───── EXERCISE INPUT
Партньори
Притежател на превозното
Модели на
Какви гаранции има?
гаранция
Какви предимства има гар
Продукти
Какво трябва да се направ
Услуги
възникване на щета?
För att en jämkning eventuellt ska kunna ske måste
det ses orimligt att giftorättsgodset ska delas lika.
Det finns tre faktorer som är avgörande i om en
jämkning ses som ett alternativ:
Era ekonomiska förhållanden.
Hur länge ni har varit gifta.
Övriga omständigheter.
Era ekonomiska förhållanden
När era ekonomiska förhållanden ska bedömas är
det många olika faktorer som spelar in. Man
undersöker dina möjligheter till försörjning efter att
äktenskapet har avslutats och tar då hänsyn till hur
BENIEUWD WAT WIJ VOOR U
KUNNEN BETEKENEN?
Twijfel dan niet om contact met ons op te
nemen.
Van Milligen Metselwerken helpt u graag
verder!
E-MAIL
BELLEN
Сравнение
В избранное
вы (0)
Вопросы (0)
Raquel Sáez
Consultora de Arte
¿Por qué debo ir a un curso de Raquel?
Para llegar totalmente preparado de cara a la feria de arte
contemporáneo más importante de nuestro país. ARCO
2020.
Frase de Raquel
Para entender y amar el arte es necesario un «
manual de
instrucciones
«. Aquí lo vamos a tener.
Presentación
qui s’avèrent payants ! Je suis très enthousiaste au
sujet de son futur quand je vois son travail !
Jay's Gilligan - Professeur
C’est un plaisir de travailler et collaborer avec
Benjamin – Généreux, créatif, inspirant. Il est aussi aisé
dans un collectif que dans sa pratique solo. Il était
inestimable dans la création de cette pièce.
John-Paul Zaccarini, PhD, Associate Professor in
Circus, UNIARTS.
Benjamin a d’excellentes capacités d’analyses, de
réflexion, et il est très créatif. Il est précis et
──────────
== ACTION ITEM ==
Return the line that contains "Hur länge ni har varit gifta." along with every line after it through the end of the entries, exactly, adding nothing.

== ANSWER AREA ==
Hur länge ni har varit gifta.
Övriga omständigheter.
Era ekonomiska förhållanden
När era ekonomiska förhållanden ska bedömas är
det många olika faktorer som spelar in. Man
undersöker dina möjligheter till försörjning efter att
äktenskapet har avslutats och tar då hänsyn till hur
BENIEUWD WAT WIJ VOOR U
KUNNEN BETEKENEN?
Twijfel dan niet om contact met ons op te
nemen.
Van Milligen Metselwerken helpt u graag
verder!
E-MAIL
BELLEN
Сравнение
В избранное
вы (0)
Вопросы (0)
Raquel Sáez
Consultora de Arte
¿Por qué debo ir a un curso de Raquel?
Para llegar totalmente preparado de cara a la feria de arte
contemporáneo más importante de nuestro país. ARCO
2020.
Frase de Raquel
Para entender y amar el arte es necesario un «
manual de
instrucciones
«. Aquí lo vamos a tener.
Presentación
qui s’avèrent payants ! Je suis très enthousiaste au
sujet de son futur quand je vois son travail !
Jay's Gilligan - Professeur
C’est un plaisir de travailler et collaborer avec
Benjamin – Généreux, créatif, inspirant. Il est aussi aisé
dans un collectif que dans sa pratique solo. Il était
inestimable dans la création de cette pièce.
John-Paul Zaccarini, PhD, Associate Professor in
Circus, UNIARTS.
Benjamin a d’excellentes capacités d’analyses, de
réflexion, et il est très créatif. Il est précis et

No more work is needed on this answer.